The themes and rhetoric of President Biden’s Inaugural Address — in a departure from his predecessor’s odd decision to channel comic-book villain dialogue but a continuation of the choices used by normal presidents — were a dollop of vanilla ice cream. Biden praised the American spirit, called for unity, reminded his audience of our common history of overcoming challenges, promised to represent all Americans, and so on.
Whether or not one found this inspiring is a matter of personal taste. What’s interesting is that certain quarters of the right found the speech actually objectionable. The portion of the speech that rankled was Biden’s renunciation of racism and violent white-supremacist terrorism.
“If you read his speech and listen to it carefully, much of it is thinly veiled innuendo calling us white supremacists, calling us racists,” protested Rand Paul on Fox News. “It’s an odd way to seek national unity: Call a significant portion of the American public white supremacists, racists, and nativists,” complained Manhattan Institute scholar Heather MacDonald. Tucker Carlson devoted an entire segment to angrily denouncing Biden for opposing white supremacy, which he interpreted, not unreasonably, as a veiled criticism of himself and his most fervent supporters.
None of these right-wingers self-identify as racist or white supremacist. And at no point did Biden say, or even imply, that all — or even most — Trump supporters are racist. Why, then, do they object to a fairly rote denunciation of ideas they claim to abhor themselves?
To understand why it rankled them, you should start with Biden’s reasons for including an attack on white supremacy in the first place. From Biden’s standpoint, he needed to do this in order to contextualize his call for “unity.” Historically, unity has been used as a device to encourage white Americans to come together while ignoring racism. The basis for the post-Reconstruction healing of the regional and partisan split was that white northern Republicans withdrew their protection for freed slaves and allowed white Southerners to violently repress and disenfranchise black people. That sub rosa agreement became the foundation for the century-long period of depolarized politics that ran from the end of Reconstruction through the civil-rights era, which triggered its demise.
Black Americans have particular cause for suspicion of “unity” as a transcendent value. (Biden himself has inadvertently articulated their reasons for questioning the old, bipartisan era when he touted his history of making deals with segregationists.) Biden’s explicit renunciation of racism and white-supremacist terror was a way of clarifying that his idea of unity would exclude, rather than include, racism.
Then, of course, there was the recent insurrection by a mob that, if not white supremacist in toto, was led by a militant white-supremacist vanguard.
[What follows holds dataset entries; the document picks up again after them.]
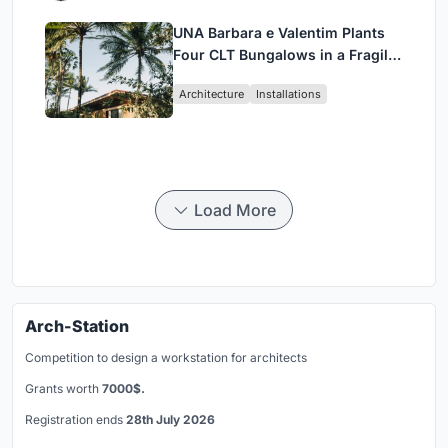
UNA Barbara e Valentim Plants
Four CLT Bungalows in a Fragile
Ceará Landscape
Architecture
Installations
Load More
Arch-Station
Competition to design a workstation for architects
Grants worth
7000$.
Registration ends
28th July 2026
Biden is attempting to define a (small-d) democratic order that excludes a violent authoritarian faction that refuses to accept political equality for fellow citizens.
And that is what makes Biden’s statement an implicit rebuke to Trump and his fans. One of the most significant realignments of the Trump era was an extension of the Republican coalition to the more distant edges of the far right. As early as 2015, observers like Evan Osnos recognized that Trump had activated Nazis and Nazi-like white supremacists. (Ron Paul, Rand’s father and formative influence, was a precursor in bringing these fringe groups into his coalition.) Trump’s presidency inspired extremists, and brought into existence new ones, like the Proud Boys and QAnon.
Biden is implicitly demanding Republicans renounce those fringe groups. That’s what makes his speech so offensive to Trump enthusiasts. Carlson, indeed, all but admits that his refusal to denounce right-wing extremists is the hangup. In his segment on Biden’s speech, he said:
Other channels fill their air with attacks on the Proud Boys, whoever they are, or QAnon enthusiasts or gun owners in central Pennsylvania who fix air conditioning for a living and tend to vote the wrong way. They go after those people, and you can see why…. Attacking those people isn’t hard. None of them have real power.
Whether or not they have “real power,” they did overpower the security at the U.S. Capitol, occupy the Congress, get a lot of people injured or killed, and scare the entire country. If they were totally powerless, Trump and Carlson would be happy to renounce the far right. They won’t, because they value its small but energetic contribution to their audience and movement.
Carlson, MacDonald and Paul heard Biden denounce white supremacy, and decided he was talking about them. That’s a choice they made, and it says more about them than it does about Biden.